Forgotten series / plain-jane utility / "boxy, but good."
140s became like the ugly 7/9s of their day (less bad though); motor donors for Amazon / 1800 with the larger displacement/less worn out big valve EFI B20s.
The 140 really was a special thing in the day (way ahead of its time for its purchase price for the average civilian for safety, utility, longevity & economy);
Dual circuit power disc brakes, tons of interior volume, 30+mpg on the D-jet EFI, bumper shocks with the skinny commandos/side impact bars in the existing design doors, crash proof latches, power steering if you wanted it, OD trans if you wanted it, comfortable.
OE quality parts on the shelf for 20+ years, lots of interchange with earlier models. (tho lots of 1-year only parts/struggling to comply with safety & lighting).
1968 is almost as significant year as 1974 for federal mandates for the USA market:
dual circuit brakes
charcoal cans
no more road-draft tubes
*some* tailpipe emissions standards (under 5% CO or something crazy by todays standards...not bad for crabs/usually requires a manifold heater/pre-heat manifold (hence the double butterfly manifold '69+ for power, economy & emissions when new) & many hemi-head cars & 2-stroke SAABs didn't have a prayer of passing it.
etc etc
140 met/exceeded all of the 1968 regs as a new "clean-slate" design, but they band-aided the rest on to an existing chassis (which was mostly compatible/already complied) as time crept toward 1974 and big changes were needed for all automakers struggling to comply (something had to be done, look at the Hell.A smog-skyline pictures of 1966-1967, injuries in minor wrecks with horrible american traffic and violent crime stats with leaded gas burned in the air).
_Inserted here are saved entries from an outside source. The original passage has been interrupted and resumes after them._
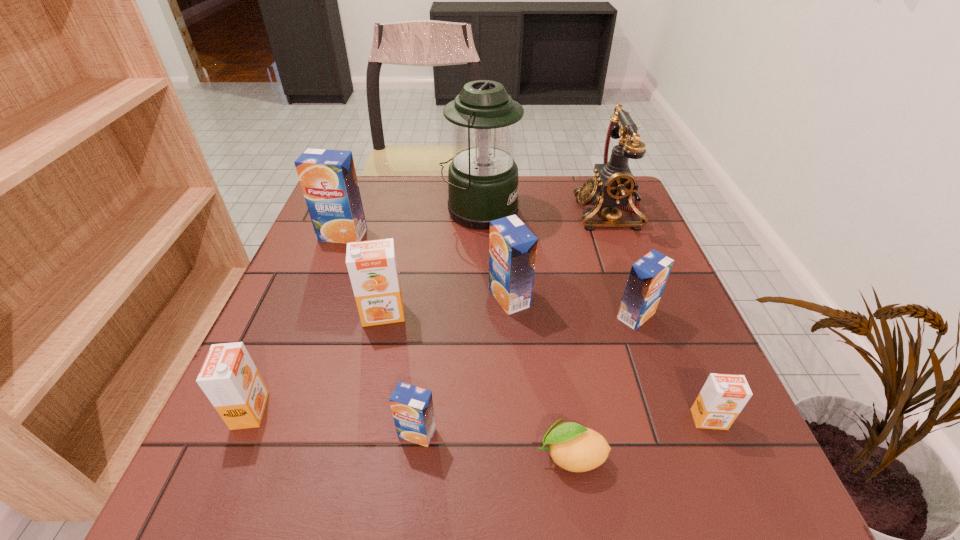 Locate an element on the screen. the third closest object to the rightmost orange orange juice is located at coordinates coord(512,246).

Point out which orange juice is positioned as the nearest to the smallest blue orange_juice. Please provide its 2D coordinates. Your answer should be formatted as a tuple, i.e. [(x, y)], where the tuple contains the x and y coordinates of a point satisfying the conditions above.

[(372, 266)]

The height and width of the screenshot is (540, 960). Identify the location of orange juice identified as the fourth closest to the smallest orange orange juice. (372, 266).

Locate which blue orange_juice is the second closest to the second orange orange juice from left to right. Please provide its 2D coordinates. Your answer should be formatted as a tuple, i.e. [(x, y)], where the tuple contains the x and y coordinates of a point satisfying the conditions above.

[(328, 178)]

Locate an element on the screen. blue orange_juice that is the closest to the leftmost orange orange juice is located at coordinates (412, 407).

Select which orange orange juice appears as the second closest to the lantern. Please provide its 2D coordinates. Your answer should be formatted as a tuple, i.e. [(x, y)], where the tuple contains the x and y coordinates of a point satisfying the conditions above.

[(229, 378)]

Select which orange orange juice appears as the closest to the rightmost orange orange juice. Please provide its 2D coordinates. Your answer should be formatted as a tuple, i.e. [(x, y)], where the tuple contains the x and y coordinates of a point satisfying the conditions above.

[(372, 266)]

Find the location of a particular element. free space that satisfies the following two spatial constraints: 1. on the front side of the nearest blue orange_juice; 2. on the left side of the biggest orange orange juice is located at coordinates (x=357, y=433).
It wasn't *that* much more money than a plymouth valiant and 1/3 again more $, but 5x the car of a POS VW bug when you think back to how horrible american cars were for use of space/economy/new model year/parts interchange or some dreadful little nazi-staff car like a VW crash-safety death-trap with a gas chamber heater that wouldn't defrost the windows in a cold drippy climate to the occupant's life(ves), only kill brain cells/put them into a ketamine(esque)-hole before the wreck if they were lucky.
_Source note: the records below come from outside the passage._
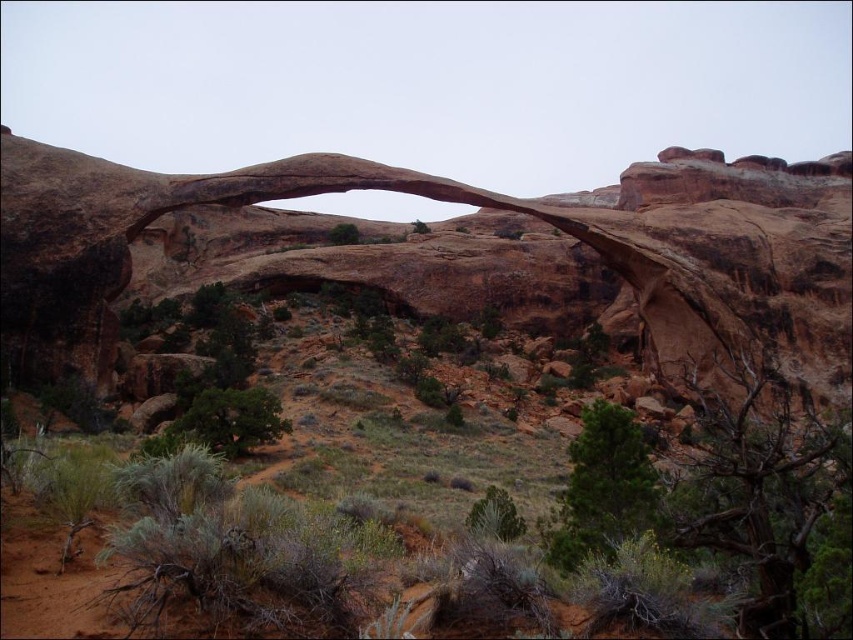 Can you confirm if green needle-like at center is positioned above green leafy bush at center?

Indeed, green needle-like at center is positioned over green leafy bush at center.

Describe the element at coordinates (602, 486) in the screenshot. I see `green needle-like at center` at that location.

Identify the location of green needle-like at center. This screenshot has height=640, width=853. (602, 486).

Which of these two, green shrubs at center or green leafy bush at lower left, stands shorter?

green leafy bush at lower left

Between point (764, 632) and point (190, 422), which one is positioned in front?

Point (764, 632) is more forward.

I want to click on green shrubs at center, so click(718, 509).

This screenshot has width=853, height=640. In order to click on green shrubs at center in this screenshot , I will do `click(718, 509)`.

Measure the distance between green leafy bush at lower left and green leafy shrub at center.

The distance of green leafy bush at lower left from green leafy shrub at center is 390.19 feet.

Who is more distant from viewer, (202, 403) or (346, 241)?

The point (346, 241) is more distant.

At what (x,y) coordinates should I click in order to perform the action: click on green leafy bush at lower left. Please return your answer as a coordinate pair (x, y). This screenshot has height=640, width=853. Looking at the image, I should click on (223, 420).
It was proposed at the Volvo plant by the labor unions that they build the cars with longer lifetimes/no planned obsolescence (like stainless panels/no paint) etc etc in a big manifesto in 1972. Didn't quite work out that way
.
Management rightly pointed out they wouldn't keep selling more cars
.
All that remain are a few really roached down/under-appreciated examples dragging prices on survivors down/allowing dirt-bag lowlifes to own them.
Wagons were also a big jump in price for the same options.
They sold 3-5X sedans/coupes as wagons (year depending), and wagons got used 2-3x as heavily.
Tough sell when gas was under a buck to fill up your VW bug before OPEC, you could buy an international Travelall, Suburban, Country Squire, Plymouth Fury or the like with 4WD &/or a lot more power/amenities.
A few counter-culture weirdos were ahead of the curve and lived in multi-generational houses in SF close to public transit and had skinny little garages that could only fit a 145 at the largest comfortably to park it inside/off the street instead of buying giant american cars & moving to the suburbs in the late 60s/early 70s in the USA.
The idea of the 220 & 145 as the anti-car was accepted in the forward-thinking mind.